La Place des Victoires, voulue par le maréchal de
La Feuillade en l’honneur de Louis XIV est inaugurée en 1687.
Au centre de la place, une statue en pied de Louis XIV, aujourd’hui
détruite, foulait les quatre nations soumises, représentées
par des captifs, dorénavant exposés au musée du Louvre.
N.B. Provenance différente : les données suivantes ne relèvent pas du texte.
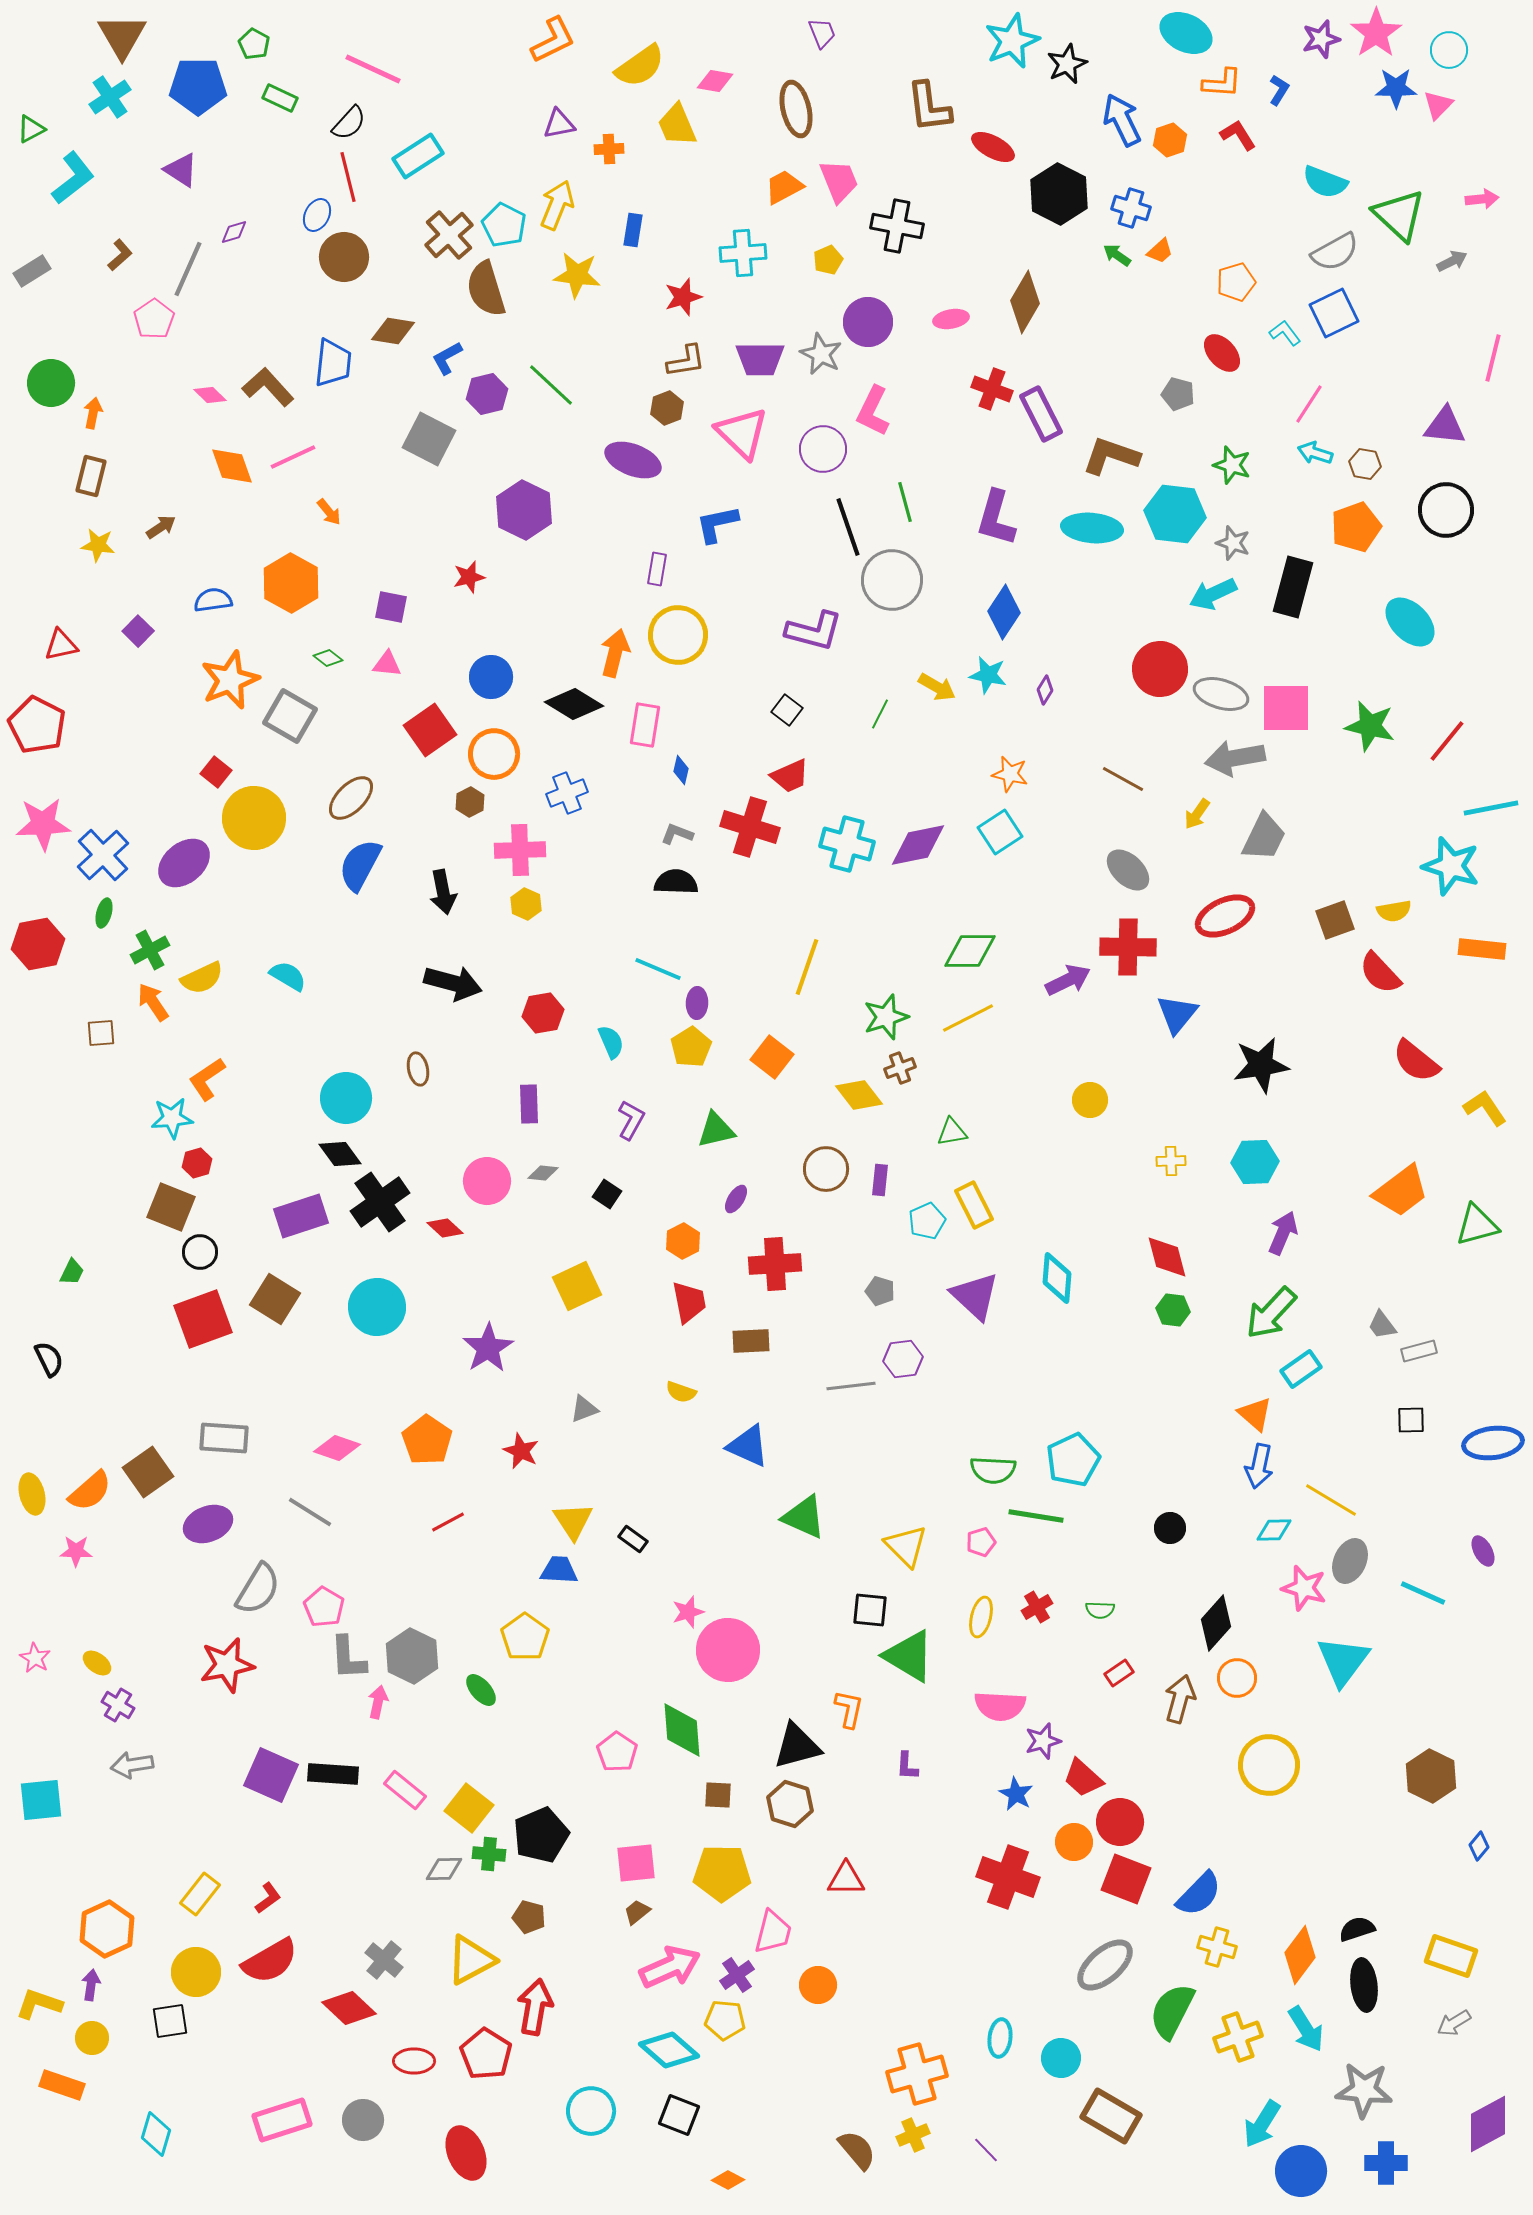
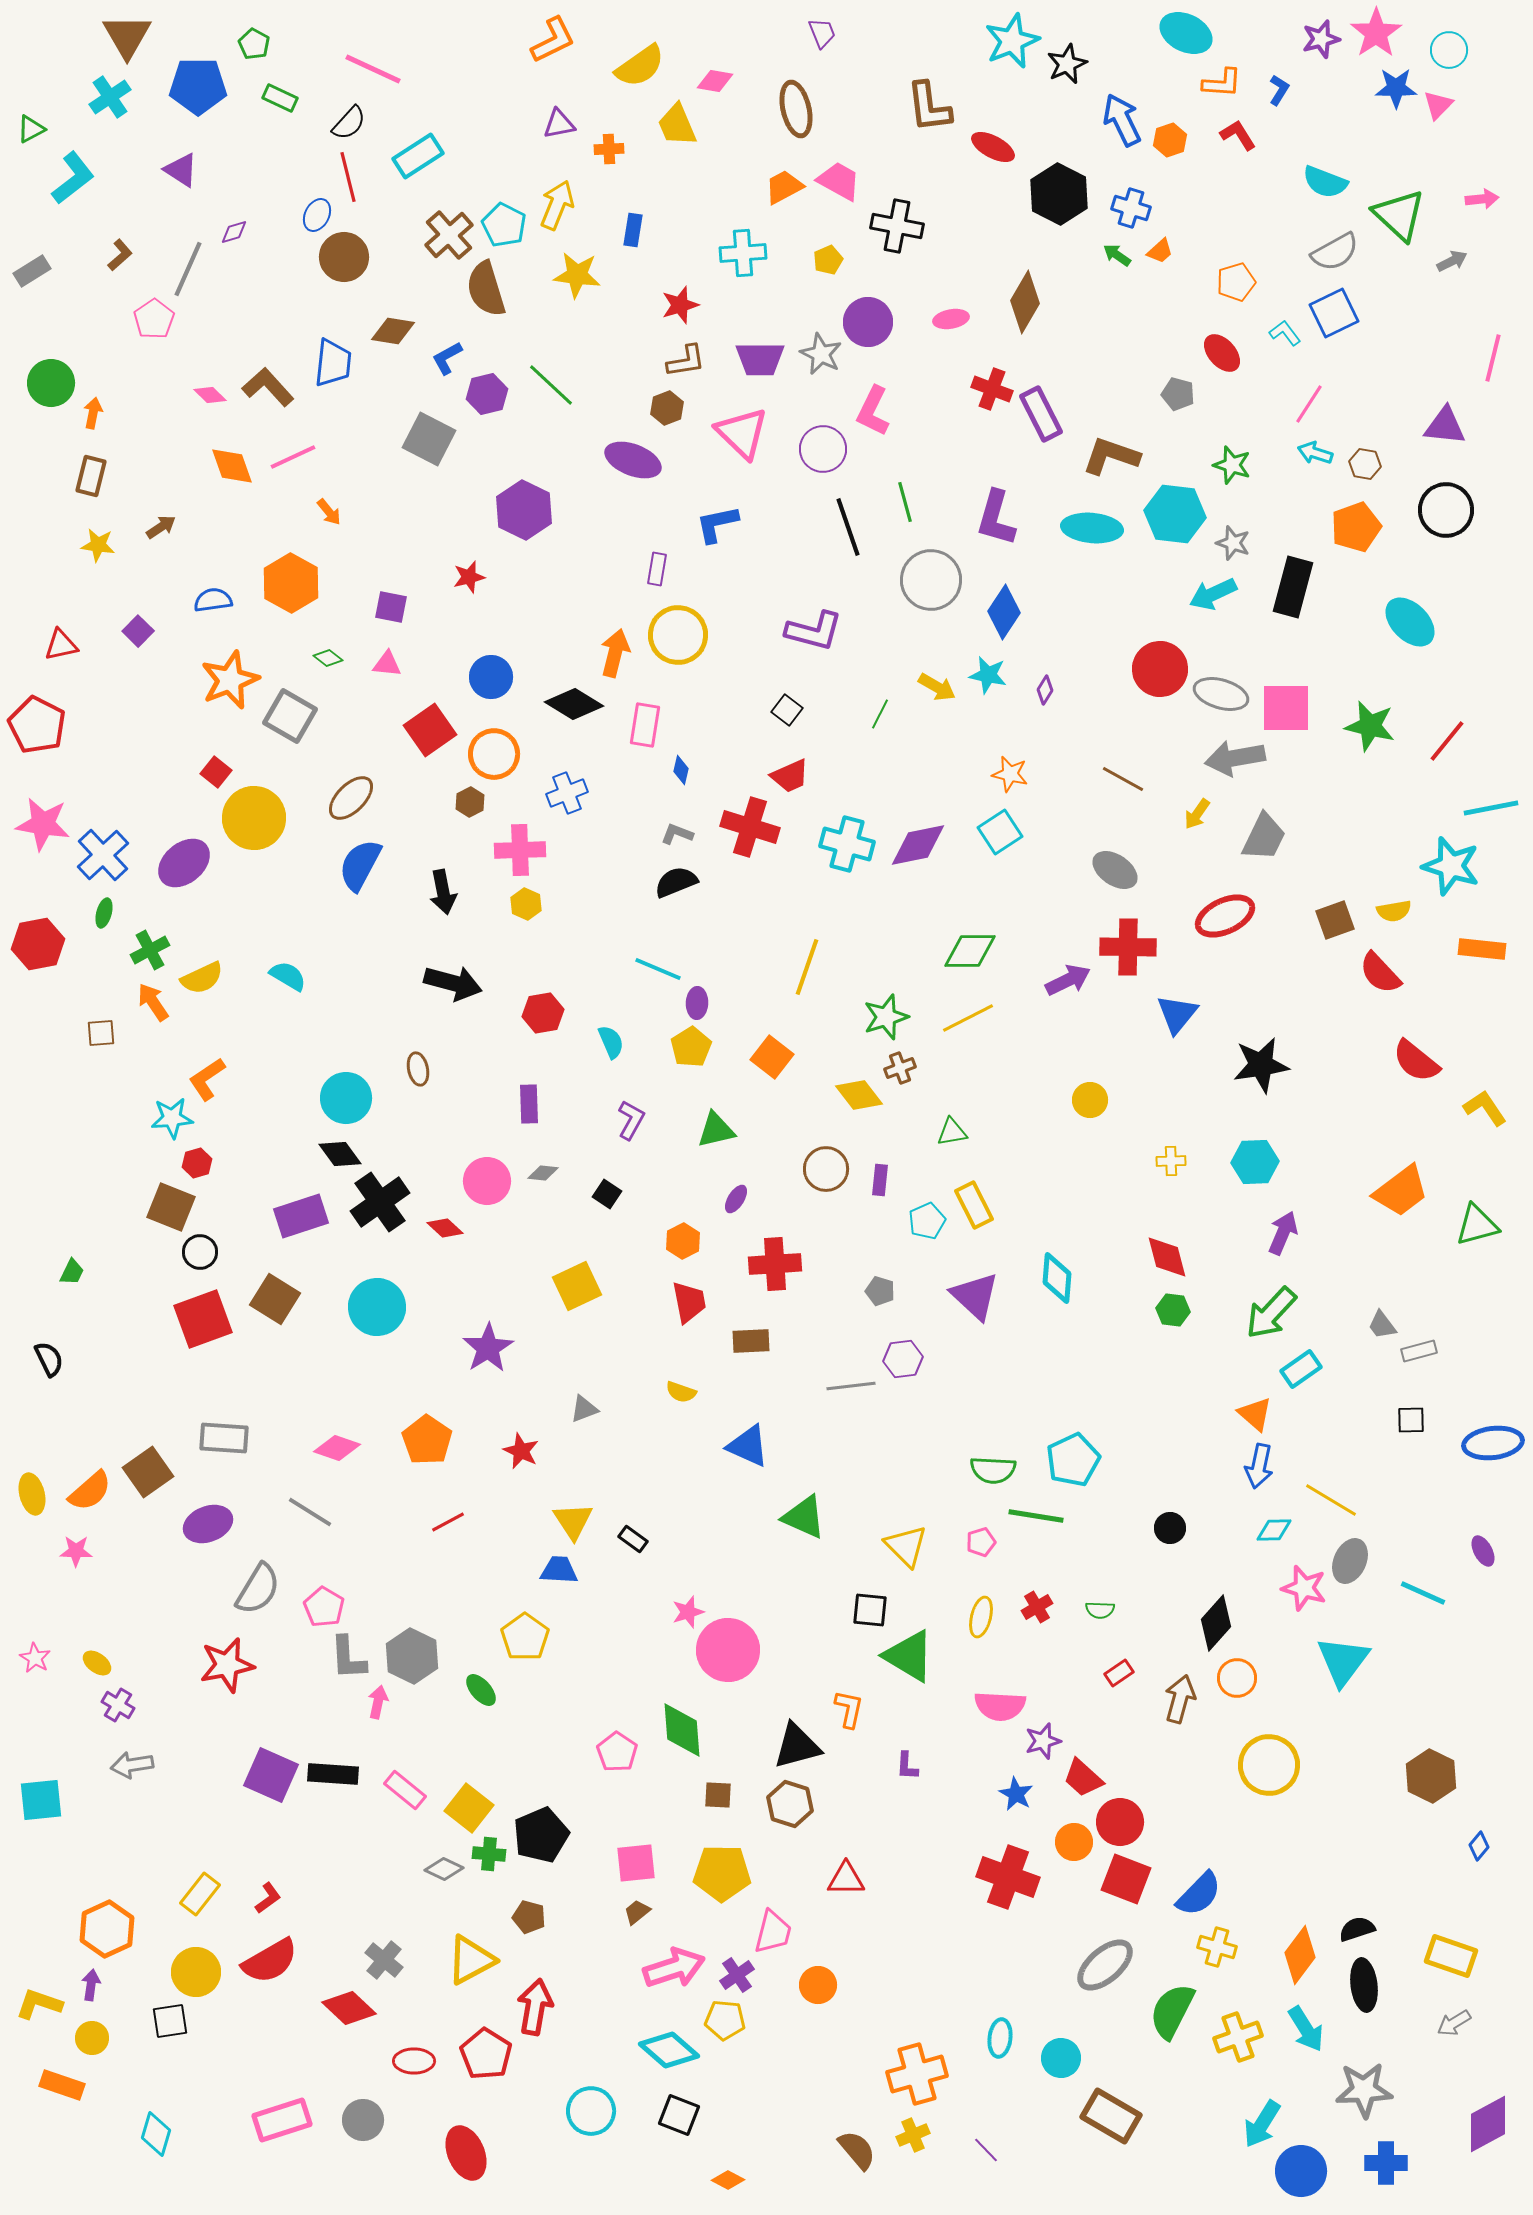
brown triangle at (122, 36): moved 5 px right
pink trapezoid at (839, 181): rotated 39 degrees counterclockwise
red star at (683, 297): moved 3 px left, 8 px down
gray circle at (892, 580): moved 39 px right
pink star at (43, 824): rotated 12 degrees clockwise
gray ellipse at (1128, 870): moved 13 px left; rotated 9 degrees counterclockwise
black semicircle at (676, 882): rotated 24 degrees counterclockwise
gray diamond at (444, 1869): rotated 27 degrees clockwise
pink arrow at (670, 1967): moved 4 px right, 1 px down; rotated 6 degrees clockwise
gray star at (1364, 2090): rotated 8 degrees counterclockwise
Pour magnifier l’endroit, La Feuillade fait dresser aux angles quatre
pylônes d’éclairage devant être ornés chacun
de six médaillons retraçant les grands événements
du règne du souverain. En 1686, il commande donc au sculpteur Jean
Regnaud et au fondeur Pierre Le Nègre, sur les dessins de Pierre Mignard,
24 médaillons de bronze. Onze seront exécutés dont celui
de la « Victoire de Saint-Gothard ».
En 1717 les pylônes sont détruits mais les médaillons
sont vraisemblablement conservés dans la famille La Feuillade jusqu’à
la Révolution. En 1825, ils apparaissent dans la vente de Lapeyrière,
receveur général des Contributions du département de
la Seine et sont finalement acquis par le Roi George III d’Angleterre
qui en fera don à Lady Conyngham en 1826.
Rare vestige d’un des grands décors urbains du Paris du XVIIe
siècle qu’était la place des Victoires, ce monumental
médaillon de bronze, de plus de 76 cm de diamètre, est un jalon
de l’historiographie de Louis XIV.
Le médaillon évoque, sur un mode allégorique, la bataille
de Saint-Gothard, remportée le 1er août 1664 contre les Turcs
près du monastère hongrois de Saint-Gothard. La victoire ailée,
tenant des palmes, foule aux pieds des trophées où sont évoqués
quelques éléments orientaux turbans, cimeterres, arc, courbe,
carquois et drapeau frappé de croissants. La qualité du bronze,
de la ciselure, la rigueur de la composition, la force du relief en font une
œuvre majeure dont l’acquisition permet de compléter l’ensemble
de huit médaillons déjà présents dans les collections
publiques françaises.
En exposant, Cour Puget, neuf des onze médaillons connus, le musée
du Louvre offre à la découverte de ses visiteurs un ensemble
d'un intérêt historique indéniable.
Cette acquisition a été rendue possible grâce aux dispositions
fiscales de la loi du 1er août 2003 relative au mécénat,
aux associations et aux fondations. Ces nouvelles dispositions, qui complètent
celles de la loi du 4 janvier 2002 relative aux musées de France, créent
en effet des conditions favorables à l’entrée dans les
collections publiques, grâce au mécénat d’entreprise,
d’œuvres reconnues d’intérêt patrimonial par
la commission consultative des trésors nationaux.
Cette opération est la première réalisée par Elior
en application des dispositions de la loi du 1er août 2003 relative
au mécénat, aux associations et aux fondations. Elle a pour
vocation de soutenir le musée de Louvre dans ses grandes missions patrimoniales,
éducatives et sociales et illustre la philosophie d'Elior, qui considère
que son métier de restaurateur revêt aussi une dimension culturelle.